SAN DIEGO-As the interview drew to a close, something struck a responsive chord. ``This is a great country...,'' he declared. Animated, eyes widening, Bernd Frangenberg then almost whispered, ``...so let's go get it,'' fist swiping air as if leading a charge of an imaginary brigade.
In a way, he is.
The man charged with leading the ``new'' Continental General Tire Inc. (CGT) into battle with its bigger, perhaps better-armed counterparts doesn't lack enthusiasm. Nor does the new CGT president harbor delusions about the task before a company he calls a ``sleeping giant'' with ``hidden talents'' even its own employees don't recognize.
In meetings around the country last year, General dealers repeatedly told company officials they want, perhaps more than anything, consistency, he said.
The company's mission-a significant one, he acknowledges-is convincing its independent tire dealer customers that consistency is at hand. The firm has changed so much so often, he conceded, its biggest problem is its lost credibility.
The native German speaks confidently, yet almost humbly about how he ``can learn from even the worst performer....I cannot be too proud to not listen to whomever can tell me something (that will) improve my business.''
CGT's dealers have spoken.
Mr. Frangenberg said he has heard them. And listened.
Several weeks ago, he came to CGT's international dealer conference in San Diego preaching that message, reassuring dealers the firm would not formulate a strategy without them, could not move forward without their support.
Throughout a wide-ranging interview with TIRE BUSINESS, the man who also heads CGT's passenger/light truck division spoke of a new era of stability ``right around the corner for General.''
Convinced that CGT ``will easily break even'' in 1995, he lamented the fact that, were it not for the millions of dollars committed last year to the company's anticipated move later this year from Akron to a new headquarters in Charlotte, N.C., CGT would have been in the black in '94.

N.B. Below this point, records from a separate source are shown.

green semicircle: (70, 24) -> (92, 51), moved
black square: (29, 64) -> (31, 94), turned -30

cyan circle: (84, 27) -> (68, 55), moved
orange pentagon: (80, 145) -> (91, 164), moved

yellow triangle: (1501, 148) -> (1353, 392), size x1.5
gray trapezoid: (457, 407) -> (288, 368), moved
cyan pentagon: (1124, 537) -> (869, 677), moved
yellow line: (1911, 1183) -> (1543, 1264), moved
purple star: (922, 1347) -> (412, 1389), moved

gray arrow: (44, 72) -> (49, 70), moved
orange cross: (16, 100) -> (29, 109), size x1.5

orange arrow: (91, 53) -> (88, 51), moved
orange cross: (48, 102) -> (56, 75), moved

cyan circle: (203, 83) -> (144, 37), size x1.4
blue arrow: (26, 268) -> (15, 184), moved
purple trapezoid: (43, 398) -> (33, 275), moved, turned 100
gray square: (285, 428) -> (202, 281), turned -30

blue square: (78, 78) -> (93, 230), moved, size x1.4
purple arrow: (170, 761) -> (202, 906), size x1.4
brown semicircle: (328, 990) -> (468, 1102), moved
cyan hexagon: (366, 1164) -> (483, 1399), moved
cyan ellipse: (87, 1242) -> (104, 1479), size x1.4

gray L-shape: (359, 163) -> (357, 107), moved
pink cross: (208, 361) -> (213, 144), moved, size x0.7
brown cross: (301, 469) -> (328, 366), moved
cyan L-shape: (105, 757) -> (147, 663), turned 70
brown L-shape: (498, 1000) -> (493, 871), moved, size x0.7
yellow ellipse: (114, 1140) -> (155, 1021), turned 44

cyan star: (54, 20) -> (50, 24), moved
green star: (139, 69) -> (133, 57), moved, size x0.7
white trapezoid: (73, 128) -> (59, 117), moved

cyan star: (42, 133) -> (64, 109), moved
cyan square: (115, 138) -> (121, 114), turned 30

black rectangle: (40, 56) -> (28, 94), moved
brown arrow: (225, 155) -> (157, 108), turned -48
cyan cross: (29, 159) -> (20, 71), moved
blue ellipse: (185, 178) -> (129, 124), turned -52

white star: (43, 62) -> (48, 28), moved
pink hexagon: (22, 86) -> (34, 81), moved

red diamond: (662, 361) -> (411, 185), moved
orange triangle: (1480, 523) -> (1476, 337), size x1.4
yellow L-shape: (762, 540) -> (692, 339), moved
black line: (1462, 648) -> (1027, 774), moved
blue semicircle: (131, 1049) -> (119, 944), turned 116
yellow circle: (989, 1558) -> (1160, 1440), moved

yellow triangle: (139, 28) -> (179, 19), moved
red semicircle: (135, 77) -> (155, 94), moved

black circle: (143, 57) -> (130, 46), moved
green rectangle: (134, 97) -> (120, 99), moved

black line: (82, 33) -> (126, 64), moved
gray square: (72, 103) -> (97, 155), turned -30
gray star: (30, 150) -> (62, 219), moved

Mr. Frangenberg believes the company's strengths are many:
``tremendous products''-admitting past problems in the area of quality, ``You'd be surprised at how (low) our warranty costs are now,'' he said. ``You won't hear any complaints from dealers about our passenger, light truck and truck tires'';
``superior technology''-thanks, in part, to a greater cooperation between CGT and its German parent, Continental A.G.; a booming original equipment business that competes ``every day'' with the industry's Michelins, Firestones and Goodyears.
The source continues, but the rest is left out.